The Commerce Department ruling is the penultimate step in a sweeping trade case launched in 2011. For the tariffs to stand, the U.S. International Trade Commission must declare that China's exports have materially injured the American solar industry.
A vote on that issue is set for Nov. 7, the day after Election Day. In its initial, unanimous vote in December 2011, the ITC said there was reason to believe Chinese imports were harming U.S. manufacturers, making it likely the panel will uphold that finding in its final vote.
A group of U.S. companies led by Oregon-based SolarWorld, the largest U.S. maker of silicon solar cells and panels, asked the government to penalize China, claiming unfair trade policies are delivering a one-two punch to the U.S. solar industry. First, the companies argue, China is improperly subsidizing its own companies to prop them up. Next, Chinese manufacturers are dumping their products on the U.S. market below cost, absorbing a short-term loss in hopes of putting their U.S. competitors out of business, the companies claim.
After the Commerce Department imposed preliminary tariffs in May, U.S. manufacturers said the Chinese companies exploited a loophole by outsourcing part of the chain of production to other countries, thereby skirting the new tariffs. Commerce declined to close that loophole Wednesday by expanding the case to cover such products.
"This is an important step toward restoring competition in the U.S. marketplace, but this gap in the scope has the potential to allow some of the unfair trade practices to continue," said Tim Brightbill, the lead attorney for SolarWorld and the Coalition for American Solar Manufacturing.
Many U.S. solar panel installers oppose the tariffs and say low-cost imports are making solar technology affordable for U.S. consumers. A group of companies, including China-based Suntech Power Holdings Co., has fought the complaint, arguing that U.S. companies are blaming China for their own failures – namely, poor business decisions such as failing to adapt their products to the needs of utility companies.
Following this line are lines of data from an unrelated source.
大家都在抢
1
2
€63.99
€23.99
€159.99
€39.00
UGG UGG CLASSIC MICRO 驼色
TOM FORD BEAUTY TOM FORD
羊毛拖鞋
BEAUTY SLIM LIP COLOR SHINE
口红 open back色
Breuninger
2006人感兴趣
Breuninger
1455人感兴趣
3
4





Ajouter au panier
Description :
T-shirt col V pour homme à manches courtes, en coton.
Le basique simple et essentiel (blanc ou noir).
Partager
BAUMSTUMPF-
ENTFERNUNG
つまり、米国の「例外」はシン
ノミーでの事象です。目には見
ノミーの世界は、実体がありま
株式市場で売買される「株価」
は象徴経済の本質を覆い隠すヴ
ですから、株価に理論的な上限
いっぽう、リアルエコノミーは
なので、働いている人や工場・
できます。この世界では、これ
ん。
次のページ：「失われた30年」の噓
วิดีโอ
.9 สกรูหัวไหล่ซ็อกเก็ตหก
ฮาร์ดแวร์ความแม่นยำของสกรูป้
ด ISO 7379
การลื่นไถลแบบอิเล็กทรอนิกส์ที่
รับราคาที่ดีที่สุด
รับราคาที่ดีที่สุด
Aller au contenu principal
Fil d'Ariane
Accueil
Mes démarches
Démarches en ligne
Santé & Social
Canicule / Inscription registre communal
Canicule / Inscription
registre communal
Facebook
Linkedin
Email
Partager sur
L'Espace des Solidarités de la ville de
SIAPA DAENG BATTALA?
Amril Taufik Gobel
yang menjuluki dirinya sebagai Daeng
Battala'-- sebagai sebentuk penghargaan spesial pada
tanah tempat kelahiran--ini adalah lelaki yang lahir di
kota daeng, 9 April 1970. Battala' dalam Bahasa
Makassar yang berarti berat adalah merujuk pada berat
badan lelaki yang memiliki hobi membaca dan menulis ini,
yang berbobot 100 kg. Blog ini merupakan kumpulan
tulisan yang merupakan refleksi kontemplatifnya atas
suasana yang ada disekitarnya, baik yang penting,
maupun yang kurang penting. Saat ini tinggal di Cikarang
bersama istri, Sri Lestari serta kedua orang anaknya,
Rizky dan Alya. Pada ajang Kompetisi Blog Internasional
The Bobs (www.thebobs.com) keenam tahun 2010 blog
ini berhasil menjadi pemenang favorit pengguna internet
"We believe that global competition is good for American solar consumers and companies," said Jigar Shah, president of the Coalition for Affordable Solar Energy. "We are all looking forward to ending this distraction and returning to our everyday focus of creating jobs and lowering renewable energy costs."
Both sides claim that a victory for their opponent will cost thousands of American jobs.
China's government has bristled at the complaint, noting that the U.S. long has pushed China to adopt green energy as a way to reduce pollution. The tariffs also threaten to escalate a trade war between the U.S. and China, which has in the past reacted to such actions by launching retaliatory complaints of its own.
More than $3.1 billion in Chinese solar panels and cells were imported by the U.S. in 2011, the Commerce Department has said. That number doubled from 2010, a year in which China's government spent more than $30 billion to subsidize its solar industry, U.S. energy officials said.
The U.S. has sought to promote solar, wind and other renewable energy sources as a way to boost exports and create high-paying jobs in the technology sector. The U.S. and China are two of the world's largest markets for such technologies, but weak demand in Europe and elsewhere has left solar companies struggling to find buyers. Production far outpaces demand in China, and there are signs that China is working to promote consolidation within the industry.